Abstract:
Conventional computer vision applications are highly dependent on handcrafted features for classification and object detection problems. The recent
development in the domain of deep learning has solved many complex problems with automatic features selection. However, deep learning algorithms
are data-hungry and require a large amount of labeled data for training.
Due to huge variations in the types and layouts of tables, table detection
and structure extraction from document images has been remained an inter esting topic for many researchers for the past many decades but until today,
there is no reliable solution available that can fit all layouts and types.
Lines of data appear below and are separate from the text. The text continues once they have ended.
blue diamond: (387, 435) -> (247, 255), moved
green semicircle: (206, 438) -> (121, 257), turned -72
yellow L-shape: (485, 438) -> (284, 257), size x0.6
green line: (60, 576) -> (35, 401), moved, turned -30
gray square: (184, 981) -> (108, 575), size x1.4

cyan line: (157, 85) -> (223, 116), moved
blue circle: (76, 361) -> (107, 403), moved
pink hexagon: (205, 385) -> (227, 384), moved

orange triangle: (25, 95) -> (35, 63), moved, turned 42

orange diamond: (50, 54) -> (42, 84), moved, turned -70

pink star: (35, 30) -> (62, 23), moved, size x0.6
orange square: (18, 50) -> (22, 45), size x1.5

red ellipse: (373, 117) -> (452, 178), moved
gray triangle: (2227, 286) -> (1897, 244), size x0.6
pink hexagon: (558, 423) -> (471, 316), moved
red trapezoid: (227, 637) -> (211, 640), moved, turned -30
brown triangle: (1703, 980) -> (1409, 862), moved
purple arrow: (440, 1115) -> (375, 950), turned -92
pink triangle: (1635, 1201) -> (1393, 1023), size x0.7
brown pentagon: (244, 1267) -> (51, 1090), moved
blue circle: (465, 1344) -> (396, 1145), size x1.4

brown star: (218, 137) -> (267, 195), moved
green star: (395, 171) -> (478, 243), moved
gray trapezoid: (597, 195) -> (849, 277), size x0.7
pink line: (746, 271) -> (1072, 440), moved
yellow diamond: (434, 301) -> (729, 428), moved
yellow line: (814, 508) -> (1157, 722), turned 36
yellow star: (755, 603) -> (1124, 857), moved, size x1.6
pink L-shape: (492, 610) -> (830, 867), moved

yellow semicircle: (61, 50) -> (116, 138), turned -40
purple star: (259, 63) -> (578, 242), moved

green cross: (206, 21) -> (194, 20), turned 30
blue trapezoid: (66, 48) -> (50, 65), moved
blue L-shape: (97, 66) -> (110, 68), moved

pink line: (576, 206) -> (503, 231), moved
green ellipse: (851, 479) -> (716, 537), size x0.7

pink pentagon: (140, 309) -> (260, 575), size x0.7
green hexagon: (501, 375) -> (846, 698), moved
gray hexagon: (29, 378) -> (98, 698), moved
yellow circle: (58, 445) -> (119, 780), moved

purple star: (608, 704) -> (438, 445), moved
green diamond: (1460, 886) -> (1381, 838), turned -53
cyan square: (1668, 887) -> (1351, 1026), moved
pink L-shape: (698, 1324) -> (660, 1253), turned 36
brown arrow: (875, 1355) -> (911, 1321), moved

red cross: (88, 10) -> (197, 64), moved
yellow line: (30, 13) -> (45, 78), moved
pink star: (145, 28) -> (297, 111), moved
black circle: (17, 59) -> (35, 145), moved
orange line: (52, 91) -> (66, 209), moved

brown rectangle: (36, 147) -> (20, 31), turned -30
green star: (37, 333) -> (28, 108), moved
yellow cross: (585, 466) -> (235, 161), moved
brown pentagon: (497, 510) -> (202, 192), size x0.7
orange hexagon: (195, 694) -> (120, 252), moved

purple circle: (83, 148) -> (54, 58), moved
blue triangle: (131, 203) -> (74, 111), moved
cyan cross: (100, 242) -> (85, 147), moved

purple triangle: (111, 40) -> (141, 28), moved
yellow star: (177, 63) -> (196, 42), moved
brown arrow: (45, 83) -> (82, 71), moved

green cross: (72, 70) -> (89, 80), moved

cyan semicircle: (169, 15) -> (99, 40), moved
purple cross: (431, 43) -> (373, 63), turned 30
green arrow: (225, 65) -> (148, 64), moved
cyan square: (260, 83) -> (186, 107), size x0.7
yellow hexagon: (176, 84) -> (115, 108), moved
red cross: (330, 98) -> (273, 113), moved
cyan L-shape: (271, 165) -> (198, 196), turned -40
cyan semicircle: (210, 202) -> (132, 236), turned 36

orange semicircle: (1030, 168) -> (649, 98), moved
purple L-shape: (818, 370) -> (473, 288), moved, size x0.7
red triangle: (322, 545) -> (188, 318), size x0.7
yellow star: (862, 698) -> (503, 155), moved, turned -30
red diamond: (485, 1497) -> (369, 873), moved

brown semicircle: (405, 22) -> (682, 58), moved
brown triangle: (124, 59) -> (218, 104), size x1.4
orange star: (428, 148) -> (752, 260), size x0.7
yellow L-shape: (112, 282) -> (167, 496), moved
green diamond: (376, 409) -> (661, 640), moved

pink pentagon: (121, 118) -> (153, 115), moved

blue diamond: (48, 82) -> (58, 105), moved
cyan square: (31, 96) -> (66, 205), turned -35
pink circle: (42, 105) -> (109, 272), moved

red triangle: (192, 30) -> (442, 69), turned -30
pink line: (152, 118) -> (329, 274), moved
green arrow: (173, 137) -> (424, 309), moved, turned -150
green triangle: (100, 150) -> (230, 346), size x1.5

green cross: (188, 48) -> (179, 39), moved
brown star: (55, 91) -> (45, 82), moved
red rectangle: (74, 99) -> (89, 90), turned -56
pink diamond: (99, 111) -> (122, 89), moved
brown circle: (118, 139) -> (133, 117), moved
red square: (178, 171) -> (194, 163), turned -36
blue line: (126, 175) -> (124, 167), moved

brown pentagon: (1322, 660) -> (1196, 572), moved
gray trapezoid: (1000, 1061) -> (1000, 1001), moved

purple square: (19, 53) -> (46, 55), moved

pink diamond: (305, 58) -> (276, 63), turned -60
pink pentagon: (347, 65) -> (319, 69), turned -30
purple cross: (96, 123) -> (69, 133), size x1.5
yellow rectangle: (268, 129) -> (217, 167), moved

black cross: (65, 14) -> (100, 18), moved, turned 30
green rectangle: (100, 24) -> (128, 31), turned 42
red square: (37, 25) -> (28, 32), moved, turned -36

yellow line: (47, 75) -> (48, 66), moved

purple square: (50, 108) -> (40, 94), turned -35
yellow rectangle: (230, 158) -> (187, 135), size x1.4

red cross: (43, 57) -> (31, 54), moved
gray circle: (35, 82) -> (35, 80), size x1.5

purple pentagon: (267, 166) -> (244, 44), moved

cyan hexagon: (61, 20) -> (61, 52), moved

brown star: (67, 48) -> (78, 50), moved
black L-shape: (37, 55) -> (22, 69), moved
In this
paper, we present a heuristics-based approach that utilizes positional features
to extract structure and information from invoice document images. Due to
the nature of the problem, which includes table detection, table structure
recognition, and information extraction, currently, there is no single deep
learning model that detects, recognizes and extracts information from tables
end to end. Also, there is no large labeled data set available for invoice
images that can be utilized for the training of deep learning models. Due
to this complexity, we propose that by building a heuristics and rules-based
approach by thorough data analysis coupled with positional features of the
word bounding boxes generated by OCR will create a foundation for reliable table structured recognition and information extraction. We proposed
a single pipeline instead of three which includes image prepossessing, word
bounding box extraction using OCR, table structure recognition, and information extraction. Table structure recognition and information extraction
are coupled to extract reliable information from invoices.